Small-vocabulary speech recognition using surface electromyography

  • Authors:
  • Bradley J. Betts;Kim Binsted;Charles Jorgensen

  • Affiliations:
  • QSS Group Inc., NASA Ames Research Center, M/S 269-1, Moffett Field, CA 94035-1000, USA;NASA-UH Astrobiology Institute, Information and Computer Sciences Department, University of Hawaii, Post 317, 1680 East-West Road, Honolulu, HI 96744, USA;Neuro-Engineering Laboratory, NASA Ames Research Center, M/S 269-1, Moffett Field, CA 94035-1000, USA

  • Venue:
  • Interacting with Computers
  • Year:
  • 2006

Quantified Score

Hi-index 0.00

Visualization

Abstract

We present results of electromyographic (EMG) speech recognition on a small vocabulary of 15 English words. EMG speech recognition holds promise for mitigating the effects of high acoustic noise on speech intelligibility in communication systems, including those used by first responders (a focus of this work).
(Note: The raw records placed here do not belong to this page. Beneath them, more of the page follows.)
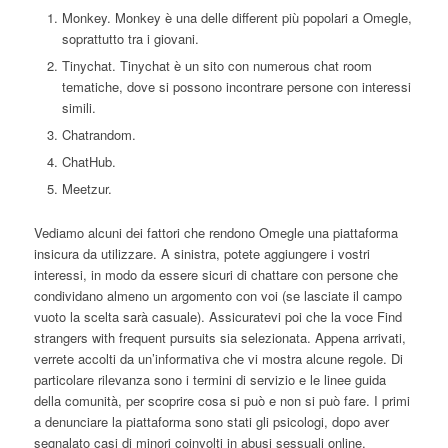
Monkey. Monkey è una delle different più popolari a Omegle,
soprattutto tra i giovani.
Tinychat. Tinychat è un sito con numerous chat room
tematiche, dove si possono incontrare persone con interessi
simili.
Chatrandom.
ChatHub.
Meetzur.
Vediamo alcuni dei fattori che rendono Omegle una piattaforma
insicura da utilizzare. A sinistra, potete aggiungere i vostri
interessi, in modo da essere sicuri di chattare con persone che
condividano almeno un argomento con voi (se lasciate il campo
vuoto la scelta sarà casuale). Assicuratevi poi che la voce Find
strangers with frequent pursuits sia selezionata. Appena arrivati,
verrete accolti da un’informativa che vi mostra alcune regole. Di
particolare rilevanza sono i termini di servizio e le linee guida
della comunità, per scoprire cosa si può e non si può fare. I primi
a denunciare la piattaforma sono stati gli psicologi, dopo aver
segnalato casi di minori coinvolti in abusi sessuali online.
We collected 150 examples per word of single-channel EMG data from a male subject, speaking normally while wearing a firefighter's self-contained breathing apparatus. The signal processing consisted of an activity detector, a feature extractor, and a neural network classifier. Testing produced an overall average correct classification rate on the 15 words of 74% with a 95% confidence interval of (71%, 77%). Once trained, the subject used a classifier as part of a real-time system to communicate to a cellular phone and to control a robotic device. These tasks were performed under an ambient noise level of approximately 95 decibels. We also describe ongoing work on phoneme-level EMG speech recognition.